Dear All,
I am using the "spatialreg" package to estimate a spatial autoregressive model for a large number of observations (~75.000) and would thus prefer to use stsls() over lagsarlm() to gain estimation speed. In a second step however, I want to use the model for out of sample prediction with predict.sarlm().
As predict.sarlm() is not designed for stsls() outputs I tried to modify the stsls() function outputs in a way that the prediction function would be able to handle them.
Now I have two question:
- Is it, from a theoretical point of view, legitimate to just use the IV estimates instead of the ML estimates for the predictors described in
Goulard et al. (2017)?
- Is the following modification of the original stsls() function in combination with the predict.sarlm() an acceptable approach to implement the prediction methods suggested by Goulard et al. (2017) with an IV estimator? (Unfortunately I could not come up with a way to test this myself)

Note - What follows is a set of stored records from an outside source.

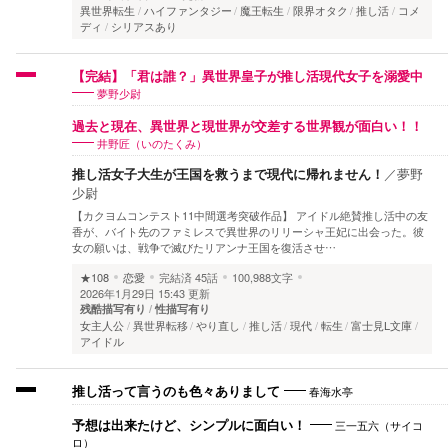
異世界転生
ハイファンタジー
魔王転生
限界オタク
推し活
コメ
ディ
シリアスあり
【完結】「君は誰？」異世界皇子が推し活現代女子を溺愛中
夢野少尉
過去と現在、異世界と現世界が交差する世界観が面白い！！
井野匠（いのたくみ）
推し活女子大生が王国を救うまで現代に帰れません！
／
夢野
少尉
【カクヨムコンテスト11中間選考突破作品】 アイドル絶賛推し活中の友
香が、バイト先のファミレスで異世界のリリーシャ王妃に出会った。彼
女の願いは、戦争で滅びたリアンナ王国を復活させ…
★108
恋愛
完結済
45話
100,988文字
2026年1月29日 15:43 更新
残酷描写有り
性描写有り
女主人公
異世界転移
やり直し
推し活
現代
転生
富士見L文庫
アイドル
春海水亭
推し活って言うのも色々ありまして
三一五六（サイコ
予想は出来たけど、シンプルに面白い！
ロ）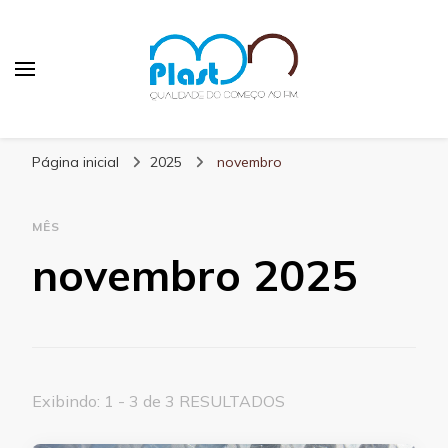
MN Plast
Blog MN Plast
Página inicial
2025
novembro
MÊS
novembro 2025
Exibindo: 1 - 3 de 3 RESULTADOS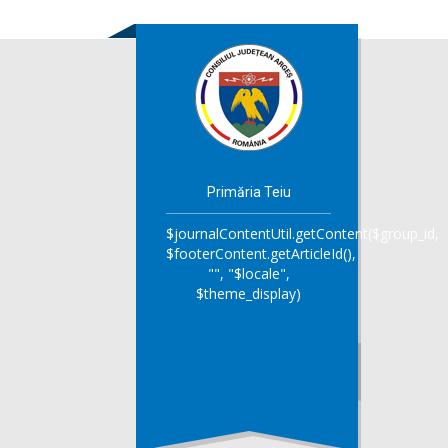
Primăria Teiu
$journalContentUtil.getContent($group_id,
$footerContent.getArticleId(),
"", "$locale",
$theme_display)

Modifications + test predictions in R:
[modifications are marked with "## additional outputs start ##" and "## additional outputs end ##" ]
library("spdep")
library("spatialreg")
# modify stsls function outputs
stsls2 <- function(formula, data = list(), listw, zero.policy=NULL,
na.action=na.fail, robust=FALSE, HC=NULL, legacy=FALSE, W2X=TRUE) {
if (!inherits(listw, "listw"))
stop("No neighbourhood list")
if (is.null(zero.policy))
zero.policy <- get("zeroPolicy", envir = .spatialregOptions)

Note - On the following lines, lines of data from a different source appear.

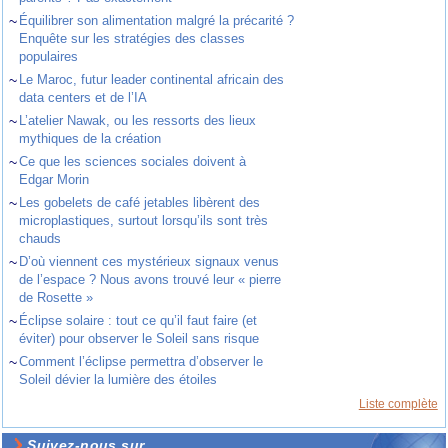
~
Équilibrer son alimentation malgré la précarité ?
Enquête sur les stratégies des classes
populaires
~
Le Maroc, futur leader continental africain des
data centers et de l’IA
~
L’atelier Nawak, ou les ressorts des lieux
mythiques de la création
~
Ce que les sciences sociales doivent à
Edgar Morin
~
Les gobelets de café jetables libèrent des
microplastiques, surtout lorsqu’ils sont très
chauds
~
D’où viennent ces mystérieux signaux venus
de l’espace ? Nous avons trouvé leur « pierre
de Rosette »
~
Éclipse solaire : tout ce qu’il faut faire (et
éviter) pour observer le Soleil sans risque
~
Comment l’éclipse permettra d’observer le
Soleil dévier la lumière des étoiles
Liste complète
Suivez-nous sur ...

stopifnot(is.logical(zero.policy))
if (!inherits(formula, "formula")) formula <- as.formula(formula)
mt <- terms(formula, data = data)
mf <- lm(formula, data, na.action=na.action, method="model.frame")
na.act <- attr(mf, "na.action")
if (!is.null(na.act)) {
subset <- !(1:length(listw$neighbours) %in% na.act)
listw <- subset(listw, subset, zero.policy=zero.policy)
}
y <- model.extract(mf, "response")
if (any(is.na(y))) stop("NAs in dependent variable")
X <- model.matrix(mt, mf)
if (any(is.na(X))) stop("NAs in independent variable")
if (robust) {
if (is.null(HC)) HC <- "HC0"
if (!any(HC %in% c("HC0", "HC1")))
stop("HC must be one of HC0, HC1")
}
# modified to pass zero.policy Juan Tomas Sayago 100913
Wy <- lag.listw(listw, y, zero.policy=zero.policy)
dim(Wy) <- c(nrow(X),1)
colnames(Wy) <- c("Rho")
# WX <- lag.listw(W,X[,2:ncol(X)])
n <- NROW(X)
m <- NCOL(X)
xcolnames <- colnames(X)
K <- ifelse(xcolnames[1] == "(Intercept)", 2, 1)
if (m > 1) {
WX <- matrix(nrow=n, ncol=(m-(K-1)))
if(W2X) WWX <- matrix(nrow = n, ncol = ncol(WX) )
for (k in K:m) {
wx <- lag.listw(listw, X[,k], zero.policy=zero.policy)
if(W2X) wwx <- lag.listw(listw, wx, zero.policy = zero.policy)
if (any(is.na(wx)))
stop("NAs in lagged independent variable")
WX[,(k-(K-1))] <- wx
if(W2X) WWX[, (k - (K - 1))] <- wwx
}
if(W2X) inst <- cbind(WX, WWX)
else inst <- WX
}
if (K == 2 && listw$style != "W") {
# modified to meet other styles, email from Rein Halbersma
wx1 <- as.double(rep(1, n))
wx <- lag.listw(listw, wx1, zero.policy=zero.policy)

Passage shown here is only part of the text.